“Thou shalt not play tug of war” and other tips for getting the most out of your collaborative team

collaborative divorce

Some of the trickiest aspects of supporting couples through a collaborative divorce result from the nature of my involvement. As a neutral financial planner, my role is to support both Husband and Wife so that they can make the best decisions regarding their assets and debt. That may sound straight-forward, and it would be – if it were not for clandestine requests I get from time to time.

  • “I need you to tell my husband that I deserve to be compensated for what I have given up all these years. This amount is only fair.”
  • “I’ve made this list of how to split our property. It’s the only fair way to divide everything. I need you to help my wife see this is the only way to do it. She’s being unreasonable and won’t listen to me.”

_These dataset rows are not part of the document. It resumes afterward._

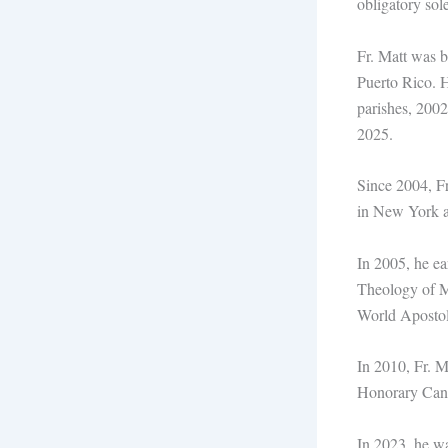
obligatory sol
Fr. Matt was 
Puerto Rico. H
parishes, 2002
2025.
Since 2004, Fr
in New York an
In 2005, he ea
Theology of Ma
World Apostol
In 2010, Fr. M
Honorary Canon
In 2023, he wa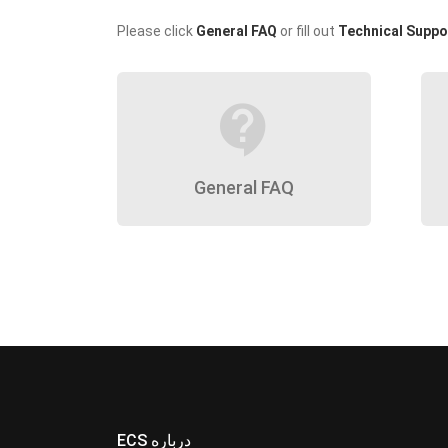
Please click
General FAQ
or fill out
Technical Suppo
contact_support
General FAQ
ECS درباره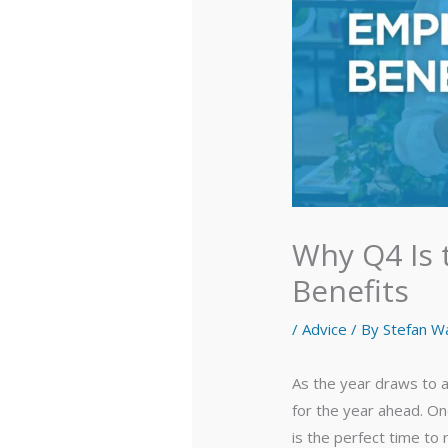
Why Q4 Is 
Benefits
/
Advice
/ By
Stefan W
As the year draws to a
for the year ahead. On
is the perfect time to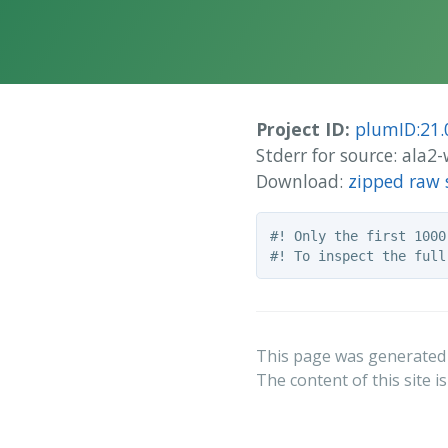
Project ID:
plumID:21.
Stderr for source: ala
Download:
zipped raw 
#! Only the first 1000
This page was generated
The content of this site i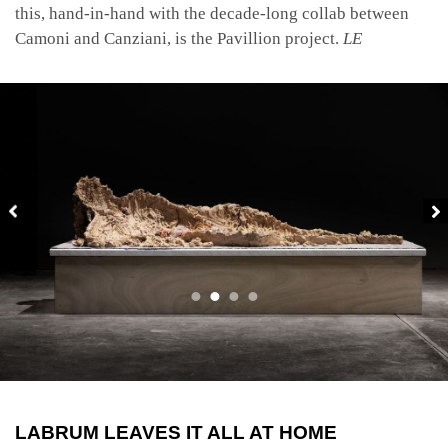
this, hand-in-hand with the decade-long collab between
Camoni and Canziani, is the Pavillion project.
LE
LABRUM LEAVES IT ALL AT HOME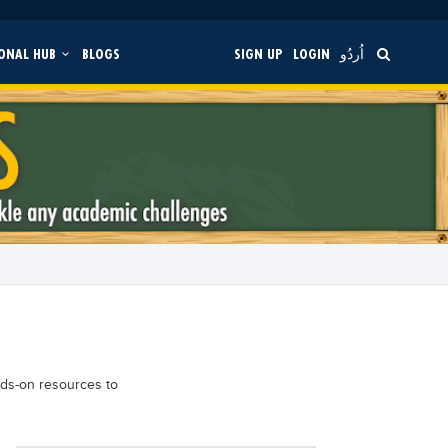
ONAL HUB
BLOGS
SIGN UP
LOGIN
اُردُو
nds-on resources to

These questions put me in a difficult situation. On the one hand, both spouses trust my expertise and ability to ask the right questions and explain financial issues. I can understand why they would bring financial questions and requests to me. On the other hand, I cannot use my expertise that to the exclusive benefit of Husband or Wife. That, in effect, sabotages my neutrality. I do not wish to withhold information or be difficult, but neutrality is my ticket to the case. Without it, my role on the team is compromised.

Here is my advice for couples who are going through (or considering) a collaborative divorce process and wish to get the most out of their professional team.

Be clear on the expectations.

Husband and Wife each have an attorney who represents their individual interests. Those attorneys are trained and experienced in the collaborative process and intently focused on working together to craft the best possible solution for the family overall. Each attorney will also support their client by making recommendations, raising difficult questions, and generally championing their client throughout the process.

Neutral professionals are there to serve as a resource and offer assistance to the couple and the attorneys. Do not expect the neutral financial planner or communications coach to take your side, no matter how strongly you feel about being right.

Neutrality in fact and in appearance is critical.

To be effective in my role, I must remain neutral both in fact and in appearance. If something as much as looks like favoritism towards one spouse, it has the potential to damage the trust I have built with the other spouse. If one of the spouses or attorneys has reason to believe that I am not acting in the best interest of both parties, they could raise the question of replacing me with another financial professional.

Without trust and goodwill, the collaborative process is at risk. If the team cannot reach a mutually acceptable resolution, each spouse will have to find another attorney and begin the process anew – this time in the traditional litigation process, which can land them in the courtroom. In addition to the obvious frustration, that means more money and delays for both Husband and Wife. Asking your neutral professionals to pick sides can have a very real cost.

Getting the most out of your collaborative team

So, what should you do if you want to maximize the benefit of using a collaborative professional team? I recommend raising any pressing concerns first with your attorney.  As he or she represents your interests, it is within your attorney’s role, not the neutral professional’s role, to raise inquiries or requests that could be perceived as challenging. Do not ask neutral professionals to overstep the boundaries of their roles by taking sides or acting as a messenger. Remember that if they are no longer perceived as neutral, they cannot be as effective – and that will hurt both you and your spouse in the long run.